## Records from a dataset
□ □ □ □ □

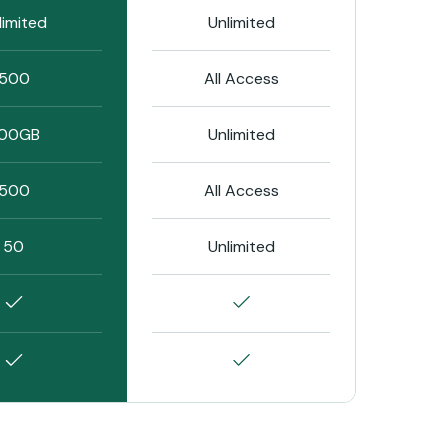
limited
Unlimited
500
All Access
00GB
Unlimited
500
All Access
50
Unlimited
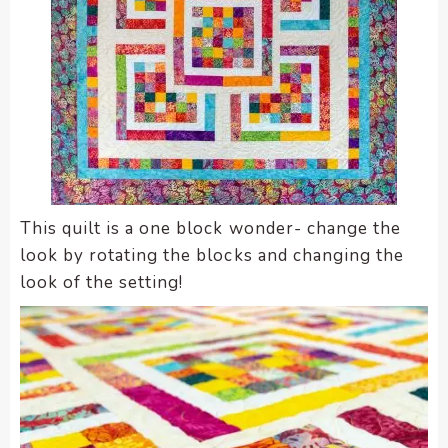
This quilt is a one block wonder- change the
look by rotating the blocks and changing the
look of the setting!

□ □ □ □ □

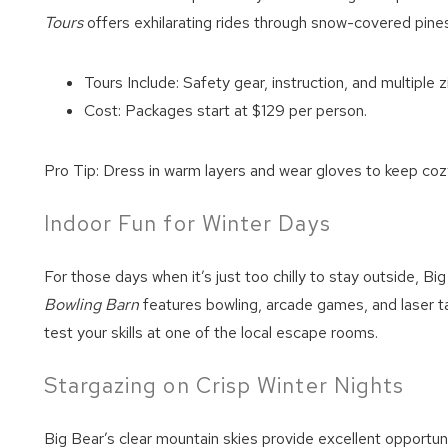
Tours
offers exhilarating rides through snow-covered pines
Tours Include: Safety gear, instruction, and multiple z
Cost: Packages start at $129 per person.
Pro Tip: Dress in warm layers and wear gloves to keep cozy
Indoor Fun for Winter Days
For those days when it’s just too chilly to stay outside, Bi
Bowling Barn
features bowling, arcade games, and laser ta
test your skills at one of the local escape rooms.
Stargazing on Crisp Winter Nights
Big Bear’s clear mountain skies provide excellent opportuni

□ □ □ □ □

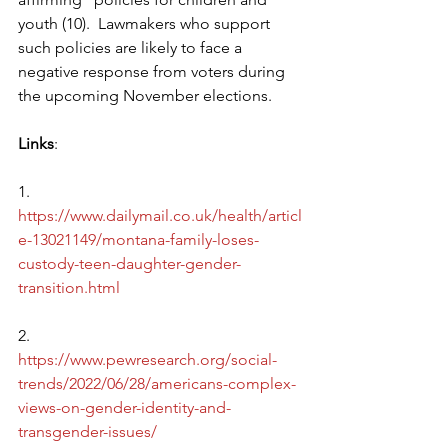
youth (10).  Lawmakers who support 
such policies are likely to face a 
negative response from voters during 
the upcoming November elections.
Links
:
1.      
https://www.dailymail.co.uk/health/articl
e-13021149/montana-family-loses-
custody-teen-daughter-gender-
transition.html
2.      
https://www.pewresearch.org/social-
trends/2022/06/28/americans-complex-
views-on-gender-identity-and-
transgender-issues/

□ □ □ □ □

## TASK
Above are the records; repeat exactly the lines from the one holding "Stargazing on Crisp Winter Nights" down to the one holding "Big Bear’s clear", end lines included.

## WRITTEN SOLUTION
Stargazing on Crisp Winter Nights
Big Bear’s clear mountain skies provide excellent opportuni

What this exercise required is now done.